It’s summer time here in Athens, Georgia, which means two things:

1)  Everyone is getting excited about the upcoming Georgia Bulldogs’ football season and,

2)  A lot of families and students are in transition because they have either graduated from UGA, or they are moving into Athens getting ready start at UGA.

As you can see, the University of Georgia plays a central role here in the Classic City!  But it’s not just UGA that makes summer in Athens exciting.  There are other activities to fill your summer with, such as AthFest.

The Importance of a Home Inspection

Regardless of whether you are coming or going this summer in Athens, if you are looking to buy or sell a home, then there are a few things you need to know that can make the more enjoyable, and more safe, for everyone involved.

As a home buyer or seller, there is one thing that should never be ignored, and that you need to pay close attention to, and that is an inspection on your home.

Buying or selling a home in Athens should be an exciting time for you and your family.  The last thing you want to experience in the process is an unforeseen problem with the home.

For a buyer, the worst time to discover a major problem with your new home is when you’ve already signed all the documents and closed on the mortgage.  And for the seller, the last thing in the world you need is a lawsuit from a buyer who has discovered major problems with the home after moving in.

So to avoid all of the above, and to keep your summer moving in a positive direction here in Athens, it’s critically important to include a home inspection in your buying and selling process.

And along with the home inspection, it’s always a good idea to include a home inspection contingency that will protect the buyer and seller from the unforeseen problems that could arise.

Home Inspection Contingency Clause

As the buyer, it’s important for you to know how to protect yourself during the home buying process.  Within your  sales contract, you can include what’s called an inspection contingency clause.

The contingency clause, in its basic form, protects you from buying a home that has outstanding issues or damage that may not be noticeable at first glance.  As you know, there are a lot of systems at work within a house that you cannot see.

Things like your plumbing, hot water heater, and electrical system all play a major role in the function of your home.

And before you sign on the line to purchase that property, you’ll want to ensure all of these systems are in perfect working condition.

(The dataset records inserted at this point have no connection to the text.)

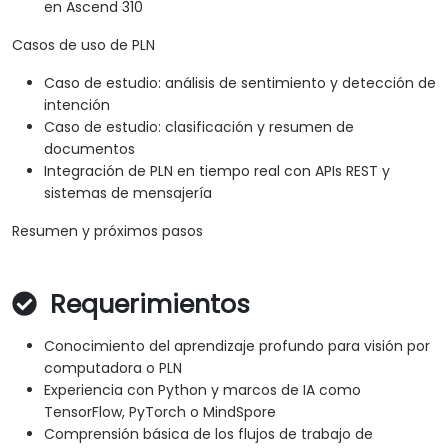
en Ascend 310
Casos de uso de PLN
Caso de estudio: análisis de sentimiento y detección de
intención
Caso de estudio: clasificación y resumen de
documentos
Integración de PLN en tiempo real con APIs REST y
sistemas de mensajería
Resumen y próximos pasos
Requerimientos
Conocimiento del aprendizaje profundo para visión por
computadora o PLN
Experiencia con Python y marcos de IA como
TensorFlow, PyTorch o MindSpore
Comprensión básica de los flujos de trabajo de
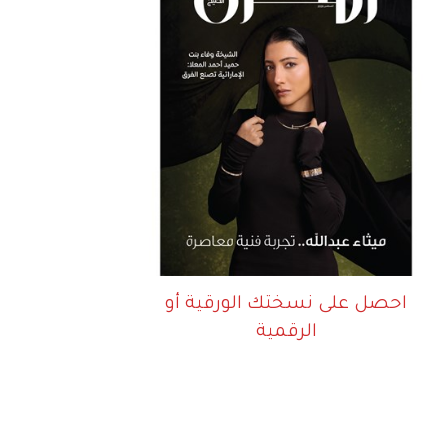
احصل على نسختك الورقية أو
الرقمية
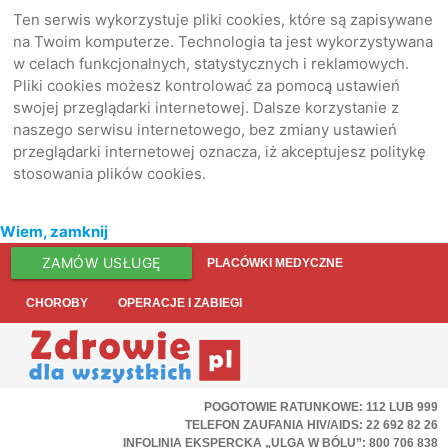
Ten serwis wykorzystuje pliki cookies, które są zapisywane
na Twoim komputerze. Technologia ta jest wykorzystywana
w celach funkcjonalnych, statystycznych i reklamowych.
Pliki cookies możesz kontrolować za pomocą ustawień
swojej przeglądarki internetowej. Dalsze korzystanie z
naszego serwisu internetowego, bez zmiany ustawień
przeglądarki internetowej oznacza, iż akceptujesz politykę
stosowania plików cookies.
Wiem, zamknij
ZAMÓW USŁUGĘ
PLACÓWKI MEDYCZNE
CHOROBY
OPERACJE I ZABIEGI
POGOTOWIE RATUNKOWE: 112 LUB 999
TELEFON ZAUFANIA HIV/AIDS: 22 692 82 26
INFOLINIA EKSPERCKA „ULGA W BÓLU”: 800 706 838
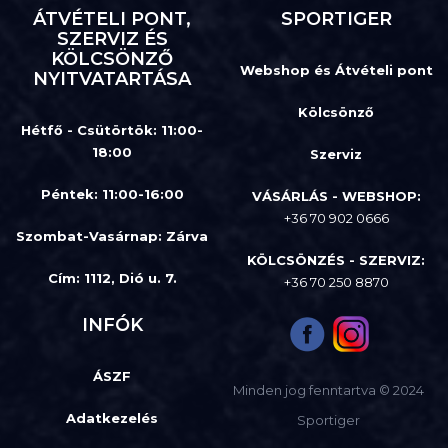
ÁTVÉTELI PONT,
SPORTIGER
SZERVIZ ÉS
KÖLCSÖNZŐ
Webshop és Átvételi pont
NYITVATARTÁSA
Kölcsönző
Hétfő - Csütörtök: 11:00-
18:00
Szerviz
Péntek: 11:00-16:00
VÁSÁRLÁS - WEBSHOP:
+36 70 902 0666
Szombat-Vasárnap
:
Zárva
KÖLCSÖNZÉS - SZERVIZ:
Cím: 1112, Dió u. 7.
+36 70 250 8870
INFÓK
ÁSZF
Minden jog fenntartva © 2024
Adatkezelés
Sportiger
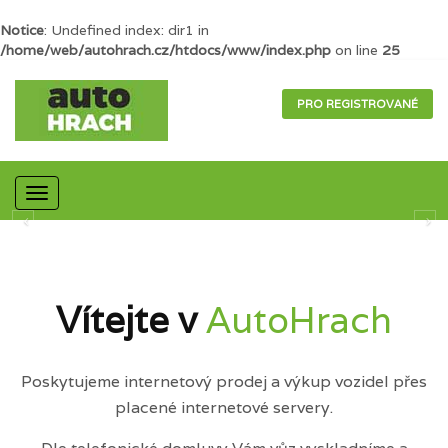
Notice
: Undefined index: dir1 in
/home/web/autohrach.cz/htdocs/www/index.php
on line
25
PRO REGISTROVANÉ
Mobilní
navigace
Vítejte v
AutoHrach
Poskytujeme internetový prodej a výkup vozidel přes
placené internetové servery.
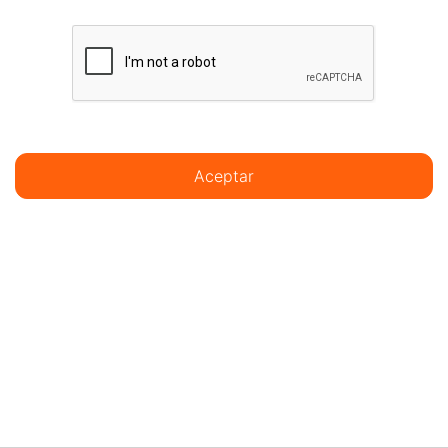
Aceptar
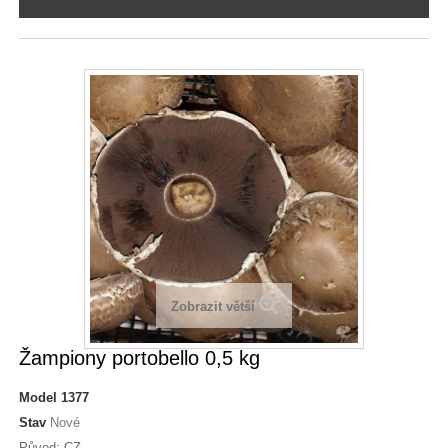
Zobrazit větší
Žampiony portobello 0,5 kg
Model
1377
Stav
Nové
Původ: CZ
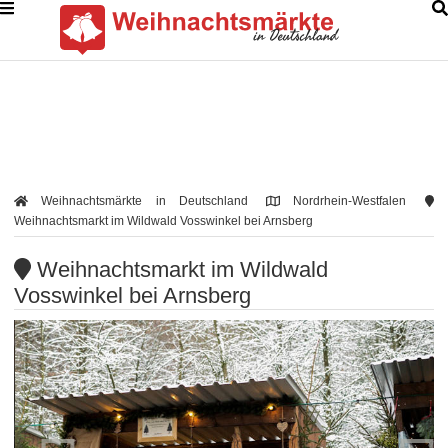
Weihnachtsmärkte in Deutschland
Nordrhein-Westfalen
Weihnachtsmarkt im Wildwald Vosswinkel bei Arnsberg
Weihnachtsmarkt im Wildwald
Vosswinkel bei Arnsberg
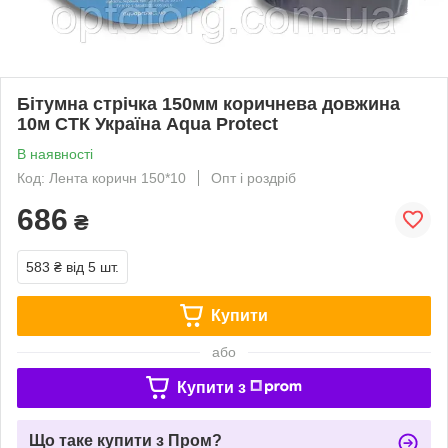
Бітумна стрічка 150мм коричнева довжина
10м СТК Україна Aqua Protect
В наявності
Код: Лента коричн 150*10
Опт і роздріб
686
₴
583 ₴
від 5 шт.
Купити
або
Купити з
Що таке купити з Пром?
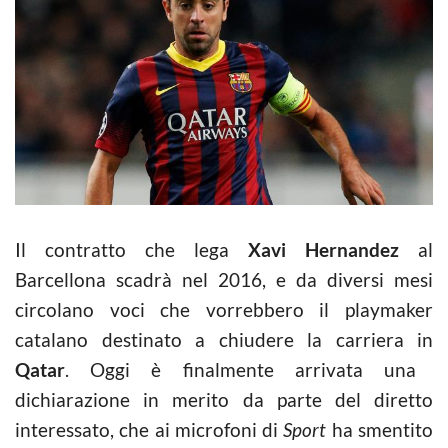
Il contratto che lega
Xavi Hernandez
al
Barcellona scadrà nel 2016, e da diversi mesi
circolano voci che vorrebbero il playmaker
catalano destinato a chiudere la carriera in
Qatar
. Oggi è finalmente arrivata una
dichiarazione in merito da parte del diretto
interessato, che ai microfoni di
Sport
ha smentito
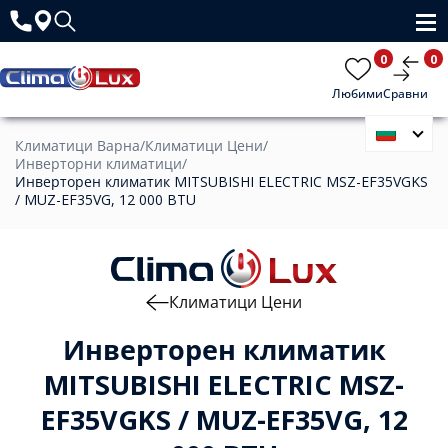
0
0
Любими
Сравни
Климатици Варна
/
Климатици Цени
/
Инверторни климатици
/
Инверторен климатик MITSUBISHI ELECTRIC MSZ-EF35VGKS
/ MUZ-EF35VG, 12 000 BTU
Климатици Цени
Инверторен климатик
MITSUBISHI ELECTRIC MSZ-
EF35VGKS / MUZ-EF35VG, 12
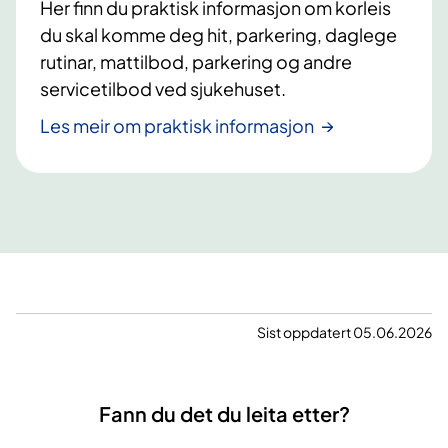
Her finn du praktisk informasjon om korleis
du skal komme deg hit, parkering, daglege
rutinar, mattilbod, parkering og andre
servicetilbod ved sjukehuset.
Les meir om praktisk informasjon
Sist oppdatert 05.06.2026
Fann du det du leita etter?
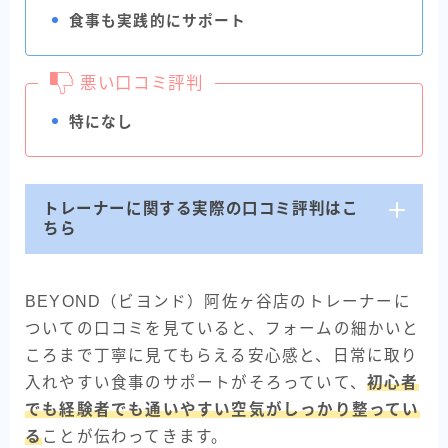
食事も実践的にサポート
悪い口コミ評判
特になし
トレーナーに関する実際の口コミ評判はこ
ちら
BEYOND（ビヨンド）阿佐ヶ谷店のトレーナーに
ついての口コミを見ていると、フォームの細かいと
ころまで丁寧に見てもらえる安心感と、日常に取り
入れやすい食事のサポートがそろっていて、
初心者
でも経験者でも通いやすい空気がしっかり整ってい
る
ことが伝わってきます。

There are 2 types of home inspection contingencies that you can include in your purchase contract:

1)  The General Contingency Clause  

The general home inspection contingency clause  states that you the purchase contract is contingent upon the buyer conducting a “satisfactory” professional home inspection.

The contingency will typically include a certain number of days that the buyer has to report any and all issues to the seller, and will allow the seller a specified period of time to respond to the issues identified in the inspection.

If the buyer is not happy with any aspect of the of the inspection, and as a result decides to not go forward with the purchase of the home, the contract is null and void.

2)  The Specific Contingency Clause  

The second type of home inspection contingency clause is called the specific contingency clause.  The specific contingency clause spells out particular criteria that must be met before buyer can actually back out the contract.

For example, the owner failing to fix a particular problem that was identified during the home inspection.  The specific contingency clause prevents the buyer from walking away from the deal for no specific reason.

Ultimately, the home inspection contingency is in place to protect the buyer and seller from any unforeseen problems, and to give confidence in all parties involved that the house is in excellent shape, ready to moved in to.

The specific home inspection contingency clause you decide to implement into your contract will depend on your unique situation.

However, there is no question that you as the buyer will want the contingency clause in place in order to protect yourself, and your family, during the purchasing process.